Just as a thought, I would like to suggest to Kenyan's as borrowers or potential borrowers not to over rely on the Central Bank of Kenya (CBK) measure of general interest rates. The reason is more mathematical and I would like you to bear with me on this one. The CBK calculates the interest rates you see in news and in the CBK reports using the weighed average method. The formula is
Weighed interest rate = S(Qi/D)ri
Where, S = Summation over all the loans a bank is making
ri = Rate of interest that the ith borrower pays
Qi - The loan amount for the ith borrower
D = Total loan amounts for all the accounts which is the sum of Qi
You probably will not need to understand the above but it could help. The reason I am putting up this post is to advice or warn that the interest rates given in the news are not likely to apply to you when you go and apply for a loan. They may not even be a good guide as to what rate you may get.
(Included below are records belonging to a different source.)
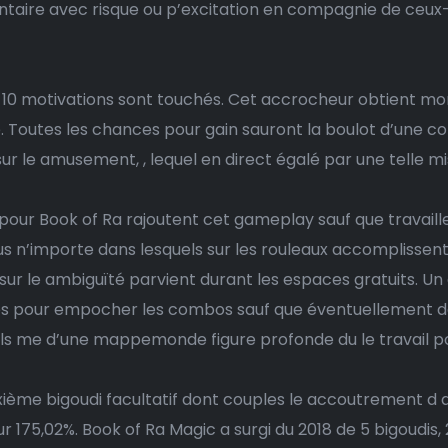
aire avec risque ou p’excitation en compagnie de ceux-
t 10 motivations sont touchés. Cet accrocheur obtient 
. Toutes les chances pour gain sauront la boulot d’une cons
sur le amusement, , lequel en direct égalé par une telle mi
 pour Book of Ra rajoutent cet gameplay sauf que travaill
 n’importe dans lesquels sur les rouleaux accomplissent
ur le ambiguïté parvient durant les espaces gratuits. Un 
és pour empocher les combos sauf que éventuellement de
ls me d’une mappemonde figure profonde du le travail po
ixième bigoudi facultatif dont couples le accoutrement d q
 175,02%. Book of Ra Magic a surgi du 2018 de 5 bigoudis,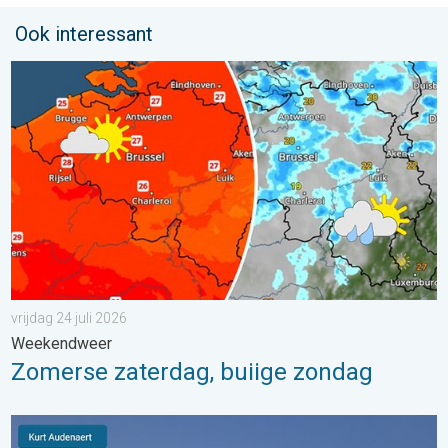
Ook interessant
Zomerse zaterdag, buiige zondag. Weekendweer. . . vrijdag 24 
vrijdag 24 juli 2026
Weekendweer
Zomerse zaterdag, buiige zondag
Stuur jouw weerfoto van de week!. Weer&Radar Uploader. . . 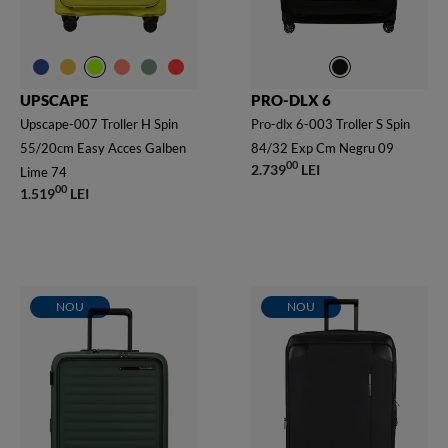
UPSCAPE
PRO-DLX 6
Upscape-007 Troller H Spin
Pro-dlx 6-003 Troller S Spin
55/20cm Easy Acces Galben
84/32 Exp Cm Negru 09
00
2.739
LEI
Lime 74
00
1.519
LEI
NOU
NOU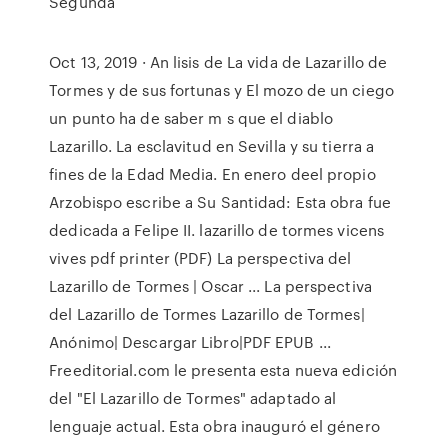
Segunda
Oct 13, 2019 · An lisis de La vida de Lazarillo de
Tormes y de sus fortunas y El mozo de un ciego
un punto ha de saber m s que el diablo
Lazarillo. La esclavitud en Sevilla y su tierra a
fines de la Edad Media. En enero deel propio
Arzobispo escribe a Su Santidad: Esta obra fue
dedicada a Felipe II. lazarillo de tormes vicens
vives pdf printer (PDF) La perspectiva del
Lazarillo de Tormes | Oscar ... La perspectiva
del Lazarillo de Tormes Lazarillo de Tormes|
Anónimo| Descargar Libro|PDF EPUB ...
Freeditorial.com le presenta esta nueva edición
del "El Lazarillo de Tormes" adaptado al
lenguaje actual. Esta obra inauguró el género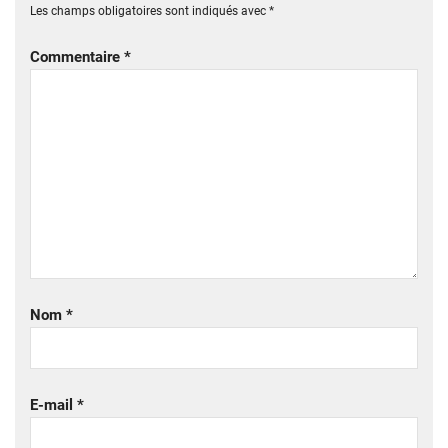
Les champs obligatoires sont indiqués avec
*
Commentaire
*
Nom
*
E-mail
*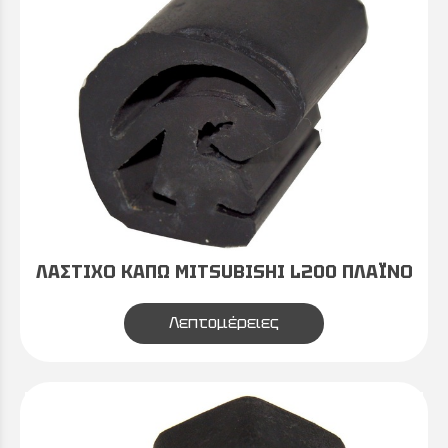
ΛΑΣΤΙΧΟ ΚΑΠΩ MITSUBISHI L200 ΠΛΑΪΝΟ
Λεπτομέρειες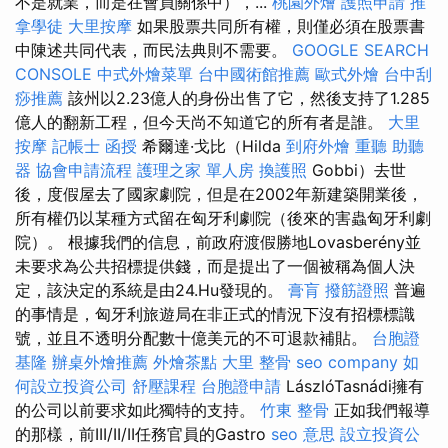
不是就業，而是在會員關係中），...
桃園外燴
護照申請
推
拿學徒
大里按摩
如果股票共同所有權，則僅必須在股票書
中陳述共同代表，而民法典則不需要。
GOOGLE SEARCH
CONSOLE
中式外燴菜單
台中國術館推薦
歐式外燴
台中刮
痧推薦
該州以2.23億人的身份出售了它，然後支持了1.285
億人的翻新工程，但今天尚不知道它的所有者是誰。
大里
按摩
記帳士 函授
希爾達·戈比（Hilda
到府外燴
重聽 助聽
器
協會申請流程
護理之家 單人房
換護照
Gobbi）去世
後，度假屋去了國家劇院，但是在2002年新建築開業後，
所有權仍以某種方式留在匈牙利劇院（後來的害蟲匈牙利劇
院）。 根據我們的信息，前政府渡假勝地Lovasberény並
未要求為公共招標提供錢，而是提出了一個被稱為個人決
定，該決定的系統是由24.Hu發現的。
膏肓
撥筋證照
普遍
的事情是，匈牙利旅遊局在非正式的情況下沒有招標標識
號，並且不透明分配數十億美元的不可退款補貼。
台胞證
基隆
辦桌外燴推薦
外燴茶點
大里 整骨
seo company
如
何設立投資公司
舒壓課程
台胞證申請
LászlóTasnádi擁有
的公司以前要求如此獨特的支持。
竹東 整骨
正如我們報導
的那樣，前III/II/II任務官員的Gastro
seo 意思
設立投資公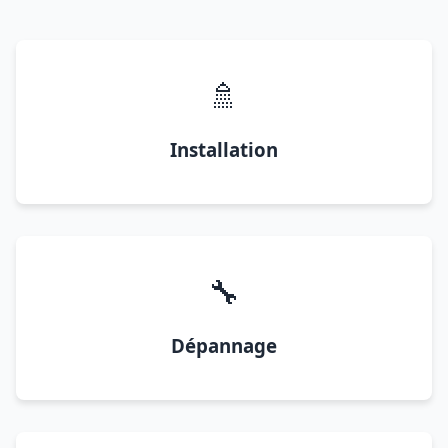
🚿
Installation
🔧
Dépannage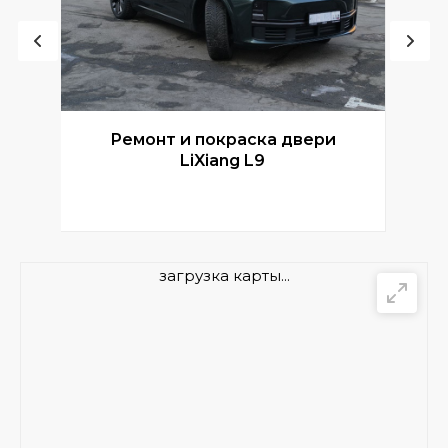
Ремонт и покраска двери
Р
LiXiang L9
загрузка карты...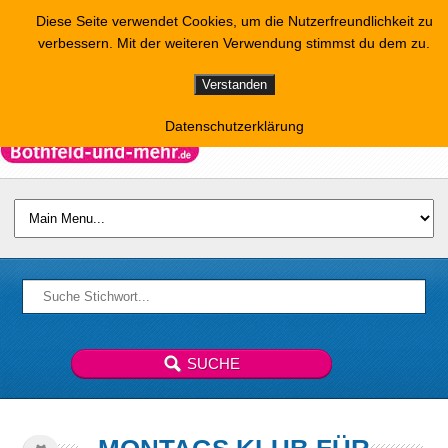
Diese Seite verwendet Cookies, um die Nutzerfreundlichkeit zu
verbessern. Mit der weiteren Verwendung stimmst du dem zu.
Verstanden
Datenschutzerklärung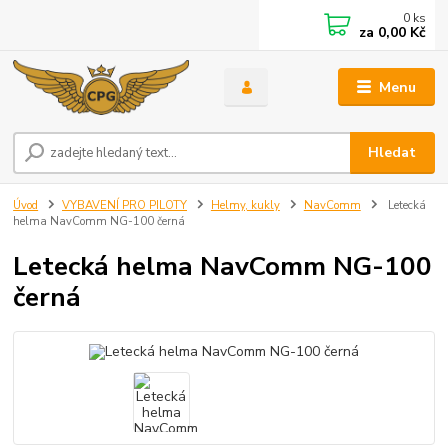
0
ks
za
0,00 Kč
Menu
Hledat
Úvod
VYBAVENÍ PRO PILOTY
Helmy, kukly
NavComm
Letecká
helma NavComm NG-100 černá
Letecká helma NavComm NG-100
černá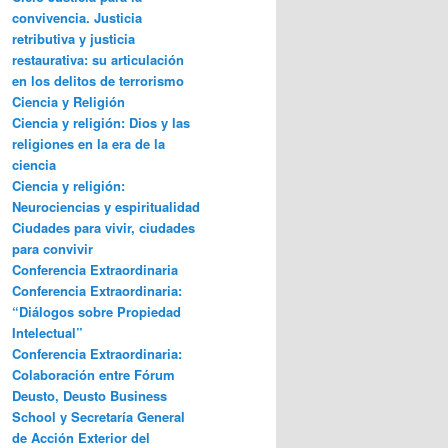
convivencia. Justicia
retributiva y justicia
restaurativa: su articulación
en los delitos de terrorismo
Ciencia y Religión
Ciencia y religión: Dios y las
religiones en la era de la
ciencia
Ciencia y religión:
Neurociencias y espiritualidad
Ciudades para vivir, ciudades
para convivir
Conferencia Extraordinaria
Conferencia Extraordinaria:
“Diálogos sobre Propiedad
Intelectual”
Conferencia Extraordinaria:
Colaboración entre Fórum
Deusto, Deusto Business
School y Secretaría General
de Acción Exterior del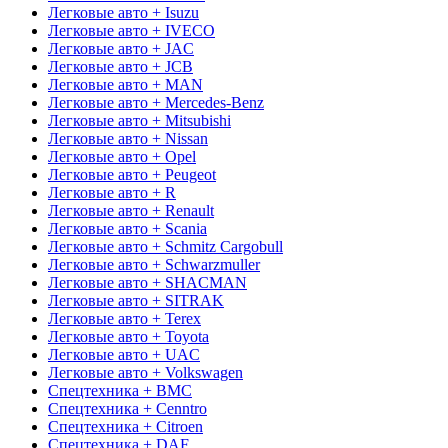
Легковые авто + Isuzu
Легковые авто + IVECO
Легковые авто + JAC
Легковые авто + JCB
Легковые авто + MAN
Легковые авто + Mercedes-Benz
Легковые авто + Mitsubishi
Легковые авто + Nissan
Легковые авто + Opel
Легковые авто + Peugeot
Легковые авто + R
Легковые авто + Renault
Легковые авто + Scania
Легковые авто + Schmitz Cargobull
Легковые авто + Schwarzmuller
Легковые авто + SHACMAN
Легковые авто + SITRAK
Легковые авто + Terex
Легковые авто + Toyota
Легковые авто + UAC
Легковые авто + Volkswagen
Спецтехника + BMC
Спецтехника + Cenntro
Спецтехника + Citroen
Спецтехника + DAF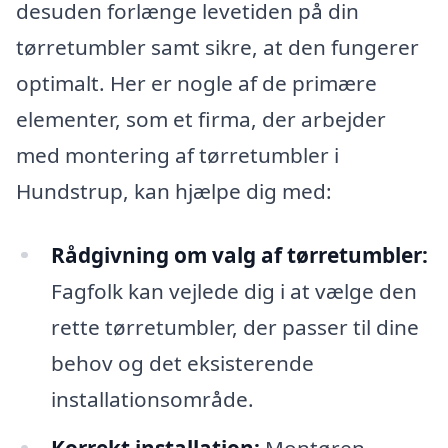
desuden forlænge levetiden på din
tørretumbler samt sikre, at den fungerer
optimalt. Her er nogle af de primære
elementer, som et firma, der arbejder
med montering af tørretumbler i
Hundstrup, kan hjælpe dig med:
Rådgivning om valg af tørretumbler:
Fagfolk kan vejlede dig i at vælge den
rette tørretumbler, der passer til dine
behov og det eksisterende
installationsområde.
The reason to this is that the above formula as sound as it is, will inherently tend to have bias towards bigger borrowers who are usually given loans at below prime rates. An example is that if Safaricom want to borrow to expand their network coverage, they will go to the bank and ask for cash. If the interest rate at the bank is quoted at 15%, then they will get prime - say 3% meaning that they get the loan at 12%. This could be due to the fact that they generate good cash and usually earn their interest many times over. However a small borrower could be quoted a rate of prime + 3 meaning that he gets 18%. This then if applied to the formula will tend to lean more to Safaricom's rate as it will take out a bigger loan than you will.
Therefore, be watchful over such discrepancies when you next go to the bank asking for a loan.